Howard lifted one shoulder and let it drop. “I’ve no need for fancy clothes or lodgings. I was born a wharf rat. I never got used to better. Which means that if I should lose it all for helping runaway slaves, my life won’t change much. Prison would be a bother, but I will survive it and rebuild when I’m released. The African people, however, may well not survive slavery. They won’t have a chance to build any kind of life at all.” His expression softened, turning pensive again. “Truly, it is not much of a sacrifice for me. I hope you’ll feel the same.”

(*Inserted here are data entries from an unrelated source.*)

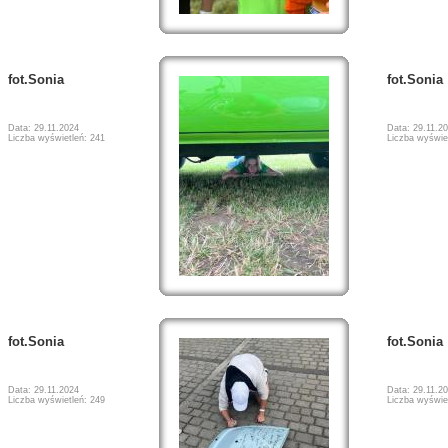
fot.Sonia
fot.Sonia
Data: 29.11.2024
Data: 29.11.2
Liczba wyświetleń: 241
Liczba wyświe
fot.Sonia
fot.Sonia
Data: 29.11.2024
Data: 29.11.2
Liczba wyświetleń: 249
Liczba wyświe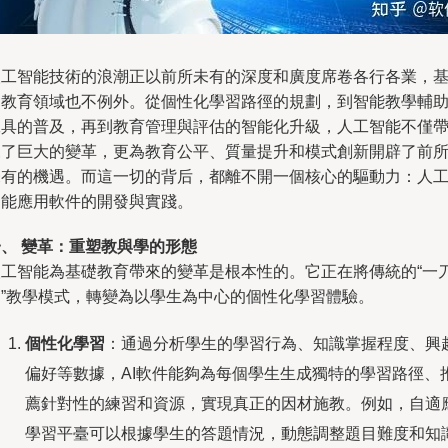
人工智能技術的浪潮正以前所未有的深度和廣度席卷各行各業，
礎教育領域也不例外。從個性化學習路徑的規劃，到智能教學輔
工具的普及，再到教育管理與評估的智能化升級，人工智能不僅
來了巨大的變革，更為教育公平、質量提升和模式創新開辟了前
未有的機遇。而這一切的背后，都離不開一個核心的驅動力：人
智能應用軟件的開發與實踐。
一、 變革：重塑教與學的形態
人工智能為基礎教育帶來的變革是根本性的。它正在將傳統的“一
切”教學模式，轉變為以學生為中心的個性化學習體驗。
個性化學習
：通過分析學生的學習行為、知識掌握程度、興
偏好等數據，AI軟件能夠為每個學生生成獨特的學習路徑、
薦針對性的練習和資源，實現真正的因材施教。例如，自適
學習平臺可以根據學生的答題情況，動態調整題目難度和知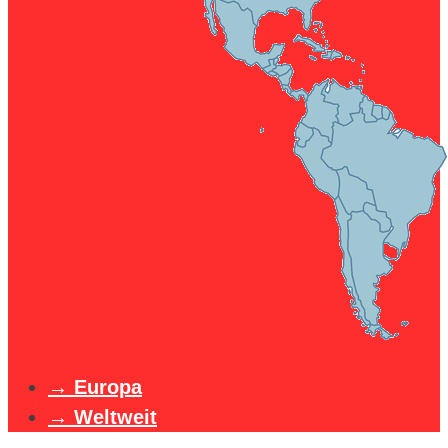
Europa
Weltweit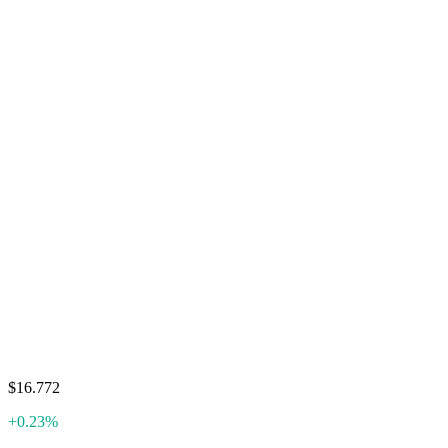
$16.772
+0.23%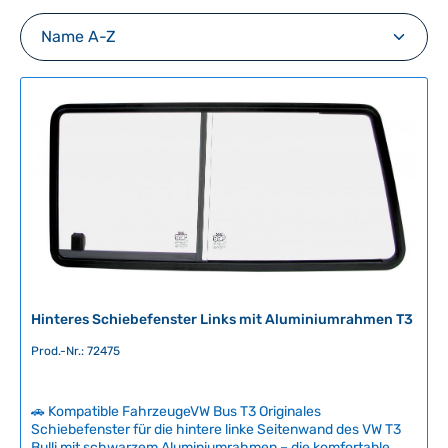
Hinteres Schiebefenster Links mit Aluminiumrahmen T3
Prod.-Nr.: 72475
🚗 Kompatible FahrzeugeVW Bus T3 Originales
Schiebefenster für die hintere linke Seitenwand des VW T3
Bulli mit schwarzem Aluminiumrahmen – die komfortable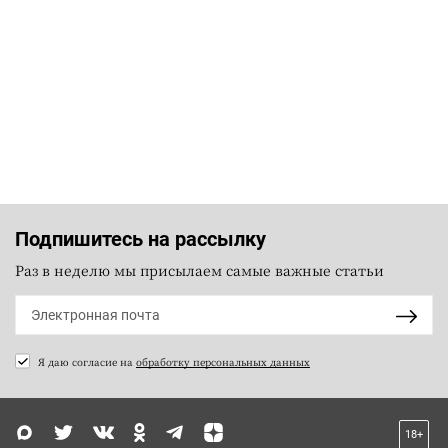
Подпишитесь на рассылку
Раз в неделю мы присылаем самые важные статьи
Я даю согласие на
обработку персональных данных
18+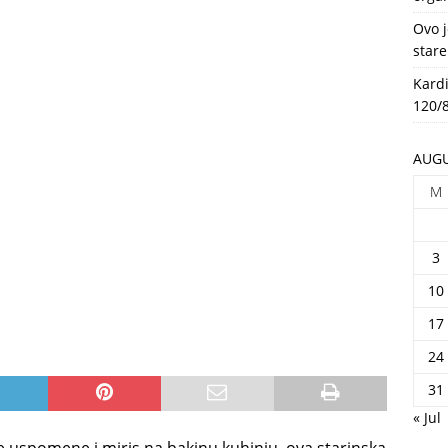
HEALTH
Ovo j
stare
Kardi
120/8
AUGU
M
3
10
17
24
31
« Jul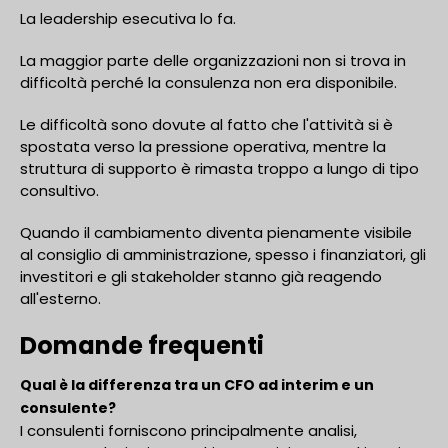
La leadership esecutiva lo fa.
La maggior parte delle organizzazioni non si trova in
difficoltà perché la consulenza non era disponibile.
Le difficoltà sono dovute al fatto che l'attività si è
spostata verso la pressione operativa, mentre la
struttura di supporto è rimasta troppo a lungo di tipo
consultivo.
Quando il cambiamento diventa pienamente visibile
al consiglio di amministrazione, spesso i finanziatori, gli
investitori e gli stakeholder stanno già reagendo
all'esterno.
Domande frequenti
Qual è la differenza tra un CFO ad interim e un
consulente?
I consulenti forniscono principalmente analisi,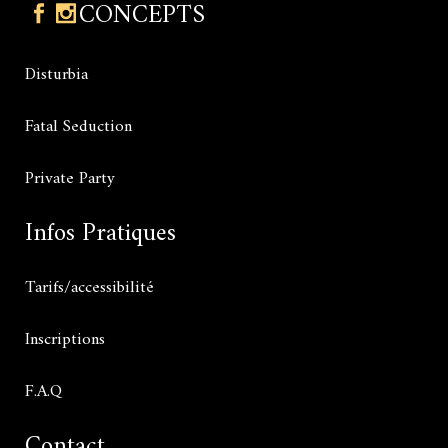
CONCEPTS
Disturbia
Fatal Seduction
Private Party
Infos Pratiques
Tarifs/accessibilité
Inscriptions
F.A.Q
Contact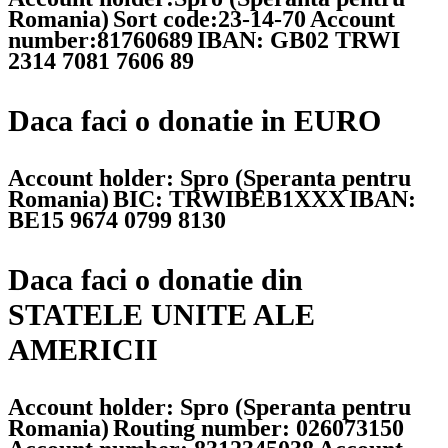
Romania)
Sort code:23-14-70
Account
number:81760689
IBAN: GB02 TRWI
2314 7081 7606 89
Daca faci o donatie in EURO
Account holder: Spro (Speranta pentru
Romania)
BIC: TRWIBEB1XXX
IBAN:
BE15 9674 0799 8130
Daca faci o donatie din
STATELE UNITE ALE
AMERICII
Account holder: Spro (Speranta pentru
Romania)
Routing number: 026073150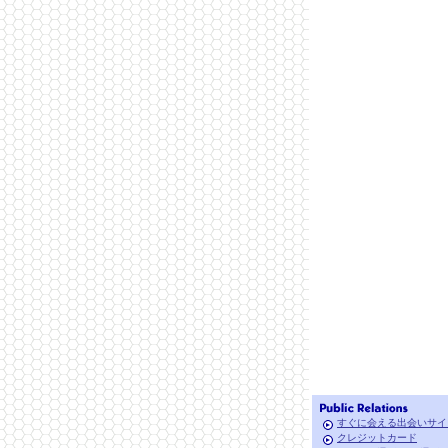
すぐに会える出会いサイ
クレジットカード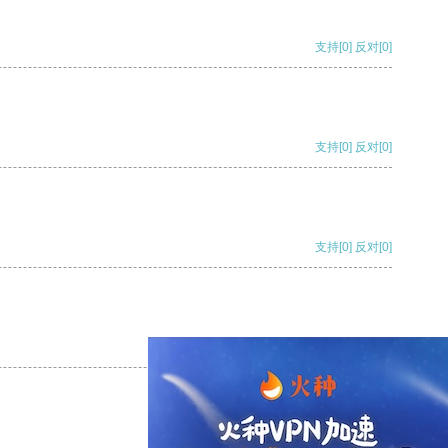
支持
[0]
反对
[0]
支持
[0]
反对
[0]
支持
[0]
反对
[0]
支持
[0]
反对
[0]
支持
[0]
反对
[0]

Richard swallowed. In two days, Miriam would depart for the countryside. Longing clenched his chest. Staying away from her had been the hardest thing he’d ever done. For the first time in his life Richard had denied himself something he wanted. The unfamiliar sense of noble sacrifice had offset his misery. It was for her own good that he’d left her alone. Lizzie’s terrifying plan was too real, too achievable.
>
But from the way they had kissed a scant half hour ago, the attraction between them was the one light of truth of Richard’s whole existence. He had one chance to keep her. One opportunity to save his unsuspecting love from the woman she believed was a friend but who plotted to benefit from her death.
He would take Miriam away. First, he had to win her hand. Livingston Walsh was a formidable block, but Richard could win the man over. Livingston prized persistence and hard work. The outlines of a plan rapidly formed in his brain.
“I need an hour tomorrow afternoon. I may need more time later,” he said.
“What are you thinking?” Howard asked skeptically.
“Expansion,” Richard raised his arms toward the ceiling, palms upturned. “A transatlantic shipping concern, with secret passage to Europe for escaped slaves who want it.”
“No.” Howard shook his great mane. “I’ve no captains with sea experience. I’ve no contacts on distant shores. The risk is too great for the reward.”
“You said you wanted to expand overseas. What happened to good trade with London and Paris?” Richard needed Howard’s participation to make his plan work. If one could call it a plan, and not a foolish impulse. He had the same feeling now as he’d had at the gambling tables in London. The sense of limitless opportunity. As if he were a marble on a roulette table bouncing between numbers—and this was his time to win.
“What if we mitigated the risk with outside investors?” he pressed. Howard rubbed his face. The man stank. He needed a bath. They both did.
“Are you a partner in this new venture?” Howard asked skeptically.
“Yes. I’ll stake everything in that secret account you’ve been saving for me.”